These deficits cascade into adult life. Blood lead levels as low as one microgram, equivalent to less than a thimble added to a large backyard swimming pool, double the odds of developing ADHD compared to children with no exposure, according to one 2006 study. “That’s the number that is currently keeping me up at night,” says Aaron Reuben, a PhD candidate in clinical psychology at Duke University who studies lead. “This is what we mean when we say there is no safe level of lead.”
After the EPA began the process of regulating airborne lead in the 1990s, the FAA screened more than 250 fuels that might serve as an alternative to leaded avgas. But removing lead from fuel formulas without sacrificing performance turned out to be more difficult than expected.
When regulation for aviation fuel failed to materialize at the EPA, the search for alternative fuels lost momentum. Over the next two decades, the FAA missed its own targets to phase out lead in avgas. Its latest goal is to replace leaded fuel by the end of 2030.
Officials in Santa Clara County, California, afraid lead might be poisoning their students, did not want to wait that long. More than 17,000 blood samples collected by local health departments during routine testing revealed children’s lead levels near the Reid-Hillview airport were elevated (pdf). But the testing was spotty, and it was hard to disentangle the influence of old housing, contaminated soil, and industrial lead sources. So in February 2020, the county, home to two small airports, commissioned its own study.
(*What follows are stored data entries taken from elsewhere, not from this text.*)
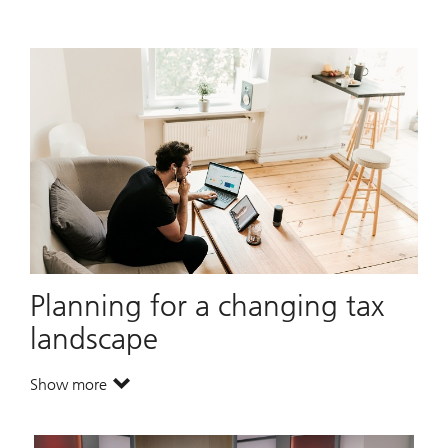
Planning for a changing tax
landscape
Show more
. Planning for a changing tax landscape.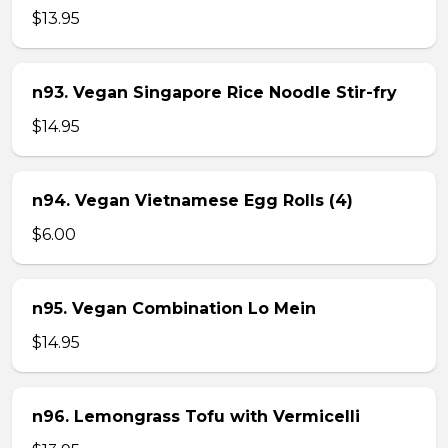
$13.95
n93. Vegan Singapore Rice Noodle Stir-fry
$14.95
n94. Vegan Vietnamese Egg Rolls (4)
$6.00
n95. Vegan Combination Lo Mein
$14.95
n96. Lemongrass Tofu with Vermicelli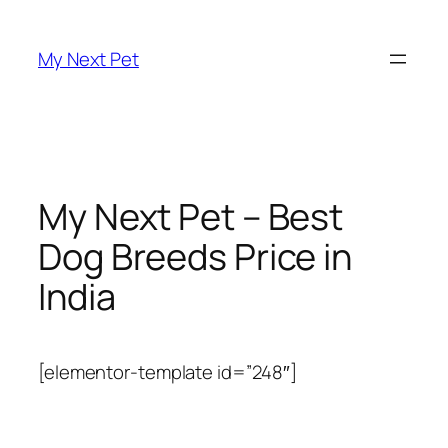
Skip
to
My Next Pet
content
My Next Pet – Best
Dog Breeds Price in
India
[elementor-template id=”248″]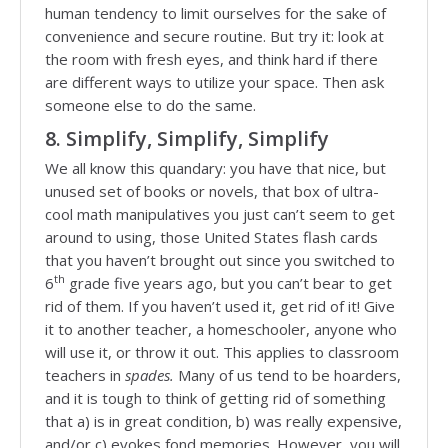
human tendency to limit ourselves for the sake of
convenience and secure routine. But try it: look at
the room with fresh eyes, and think hard if there
are different ways to utilize your space. Then ask
someone else to do the same.
8. Simplify, Simplify, Simplify
We all know this quandary: you have that nice, but
unused set of books or novels, that box of ultra-
cool math manipulatives you just can’t seem to get
around to using, those United States flash cards
that you haven’t brought out since you switched to
th
6
grade five years ago, but you can’t bear to get
rid of them. If you haven’t used it, get rid of it! Give
it to another teacher, a homeschooler, anyone who
will use it, or throw it out. This applies to classroom
teachers in
spades.
Many of us tend to be hoarders,
and it is tough to think of getting rid of something
that a) is in great condition, b) was really expensive,
and/or c) evokes fond memories. However, you will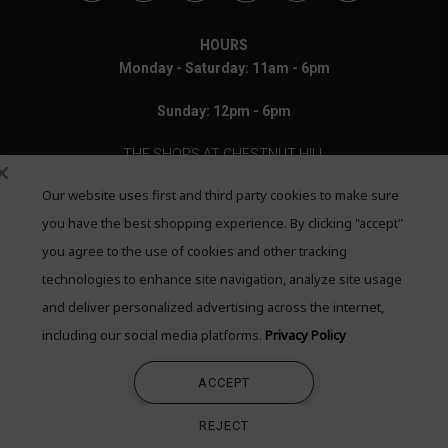
HOURS
Monday - Saturday: 11am - 6pm
Sunday: 12pm - 6pm
THE SHOPS AT CHESTNUT HILL
Our website uses first and third party cookies to make sure
199 Boylston Street
Chestnut Hill, MA 02467
you have the best shopping experience. By clicking "accept"
you agree to the use of cookies and other tracking
Call: 617-655-4791
technologies to enhance site navigation, analyze site usage
Text: 781-708-7260
and deliver personalized advertising across the internet,
including our social media platforms.
Privacy Policy
Email: mail@quadrumgallery.com
ACCEPT
©2026 Quadrum Gallery. All Rights Reserved
REJECT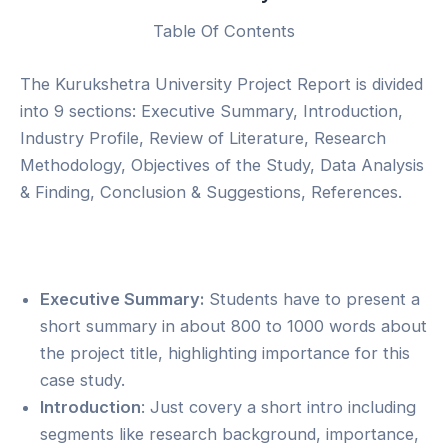
Table Of Contents
The Kurukshetra University Project Report is divided
into 9 sections: Executive Summary, Introduction,
Industry Profile, Review of Literature, Research
Methodology, Objectives of the Study, Data Analysis
& Finding, Conclusion & Suggestions, References.
Executive Summary:
Students have to present a
short summary in about 800 to 1000 words about
the project title, highlighting importance for this
case study.
Introduction
: Just covery a short intro including
segments like research background, importance,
For that, officials called Zahran, the researcher at Colorado State University.
Few people know how lead moves through the air better than Zahran. He’s analyzed millions of data points to trace how a molecule of lead from, say, the engine of a Cessna 172 Skyhawk might get into the lungs of a student attending school a mile away.
Previous research had hinted at such a link. In 2011, Marie Lynn Miranda at Duke University uncovered a startling connection in North Carolina: Children’s lead levels crept up near small airports. But there wasn’t enough data to definitively rule out other factors. Six years later, Zahran turned to Michigan to analyze lead levels in 1 million children living around civil aviation airports. Not only did the levels of lead in children’s blood rise in proximity to airports, they tracked the monthly peaks and valleys of air traffic. It was as close a link to avgas and lead exposure as scientists had ever found.
That eventually led Zahran to Santa Clara County, where his results mirrored prior studies. Students living within half a mile from the airport showed the highest lead exposure, before declining for those living farther away. The data was precise enough that Zahran could see if students commuted toward the airport or away from it for school based on their blood lead levels.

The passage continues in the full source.